If you add an erb extension to a CSS asset file, then helpers like asset_path are available:

# style.css.erb
.class { background-image: url(<%= asset_path 'image.png' %>) }

CSS + Sass

sass-rails provides -urland -path helpers (hyphenated):

# style.scss
asset-url("rails.png") # => url(/assets/rails.png)
asset-path("rails.png") # => "/assets/rails.png"

JS + ERB

# application.js.erb
$('#logo').attr({ src: "<%= asset_path('logo.png') %>" });

Manifest files

These are files containing directives - instructions that begin with = that tell Sprockets which files to require in order to build (load, process, concatenate and compress) a single CSS or JavaScript file.

Examples:

# app/assets/javascripts/application.js
// ...
//= require jquery
//= require jquery_ujs
//= require_tree .

# app/assets/stylesheets/application.css
/* ...
*= require_self
*= require_tree .
*/

Extensions are optional and assumed from the manifest file extension. Paths are relative to manifest file. Files are loaded once even if targeted in multiple directives.

//= require foo requires a single file //= require_directory bar requires all files in a single directory (no recursive) //= require_tree . requires all files in current directory and subdirectories (recursive) //= require_self requires any content within the file (if any) at the precise location of the require_self call.

For Sass is recommended to use @import rule instead of sprockets directives, since the latter will make mixins and variables not available outside the files they were defined in.

@import "mixins/*" is equivalent to require_directory mixins @import "mixins/**/*" is equivalent to require_tree mixins

Any valid ruby glob may be used. The imports are sorted alphabetically.

Development

Configuration

The following settings can be configured in config/environments/development.rb

config.assets.debug

When enabled (default), Sprockets assets are served as separate files in the order they are specified in the manifest file.
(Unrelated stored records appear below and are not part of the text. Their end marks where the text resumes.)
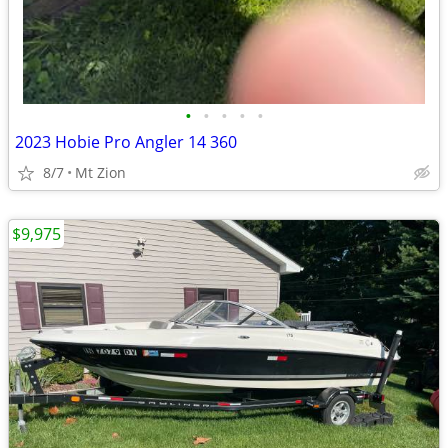
•
•
•
•
•
2023 Hobie Pro Angler 14 360
8/7
Mt Zion
$9,975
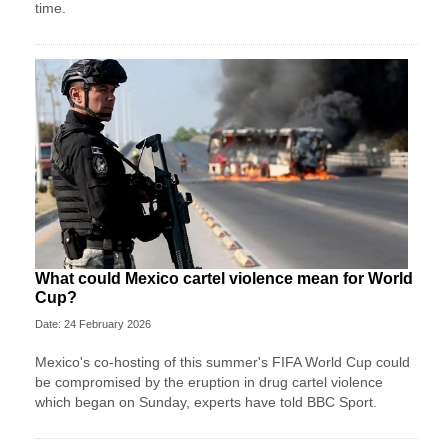
time.
What could Mexico cartel violence mean for World
Cup?
Date: 24 February 2026
Mexico's co-hosting of this summer's FIFA World Cup could
be compromised by the eruption in drug cartel violence
which began on Sunday, experts have told BBC Sport.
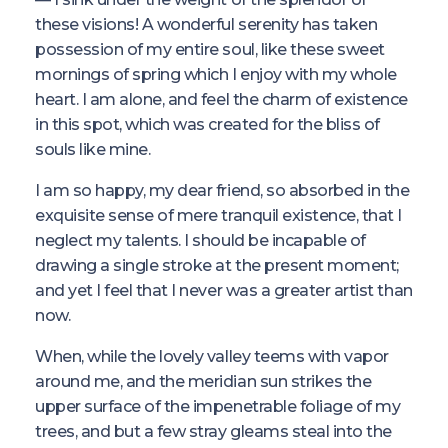
these visions! A wonderful serenity has taken
possession of my entire soul, like these sweet
mornings of spring which I enjoy with my whole
heart. I am alone, and feel the charm of existence
in this spot, which was created for the bliss of
souls like mine.
I am so happy, my dear friend, so absorbed in the
exquisite sense of mere tranquil existence, that I
neglect my talents. I should be incapable of
drawing a single stroke at the present moment;
and yet I feel that I never was a greater artist than
now.
When, while the lovely valley teems with vapor
around me, and the meridian sun strikes the
upper surface of the impenetrable foliage of my
trees, and but a few stray gleams steal into the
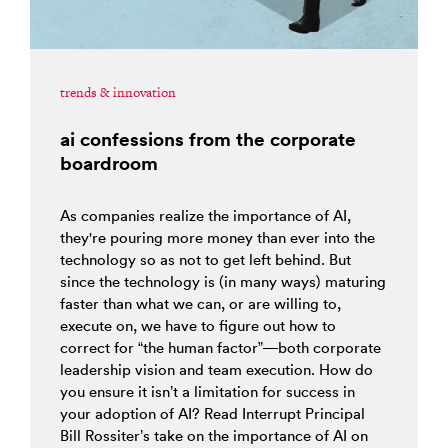
trends & innovation
ai confessions from the corporate
boardroom
As companies realize the importance of AI,
they're pouring more money than ever into the
technology so as not to get left behind. But
since the technology is (in many ways) maturing
faster than what we can, or are willing to,
execute on, we have to figure out how to
correct for “the human factor”—both corporate
leadership vision and team execution. How do
you ensure it isn’t a limitation for success in
your adoption of AI? Read Interrupt Principal
Bill Rossiter’s take on the importance of AI on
Example:

# app/assets/javascripts/application.js:
//= require core
//= require projects
//= require tickets

would generate this HTML:

<script src="/assets/core.js?body=1"></script>
<script src="/assets/projects.js?body=1"></script>
<script src="/assets/tickets.js?body=1"></script>

The body param is required by Sprockets.

Disabling asset debugging will replace detailed asset exception pages with a much terser error or a runtime Javascript exception, but it'll greatly improve local requests speed by using local asset caching that will still pick up new changes. So, it is recommended to enable it only when needed.
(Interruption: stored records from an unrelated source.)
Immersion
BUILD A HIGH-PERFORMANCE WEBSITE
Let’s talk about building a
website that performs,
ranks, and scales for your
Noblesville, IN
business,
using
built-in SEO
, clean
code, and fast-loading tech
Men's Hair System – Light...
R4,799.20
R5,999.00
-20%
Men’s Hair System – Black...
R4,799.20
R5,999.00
config.assets.raise_runtime_errors

When enabled (default), the asset pipeline will check if all the assets loaded in your application are included in the config.assets.precompile list.

config.assets.unknown_asset_fallback

When enabled (default), the path will be output instead and no error is raised. When disabled, an error will be raised when an asset cannot be found.

config.assets.digest

When enabled (default), digests will be generated for asset URLs.

Local Precompilation

Precompiling assets in development provides the fastest asset responses in local since it processes assets once and servers static files in subsequent requests, but at the cost of having to precompile each time a change is done in them, so it's recommended when not working with them. Just make sure to run rake assets:clobber before committing to avoid adding those precompiled assets to your repository.

Production

By default Rails assumes assets have been precompiled and will be served as static assets by your web server.

Precompiling Assets

Rails has the following task to compile the asset manifests and other files in the pipeline:

RAILS_ENV=production bin/rails assets:precompile

Files meeting any of the following conditions will be precompiled automatically:

  • File is named application.css or application.js
  • File is under app/assets directory (the one in your app and those from gems) with extension different to .js or .css (images, fonts, etc).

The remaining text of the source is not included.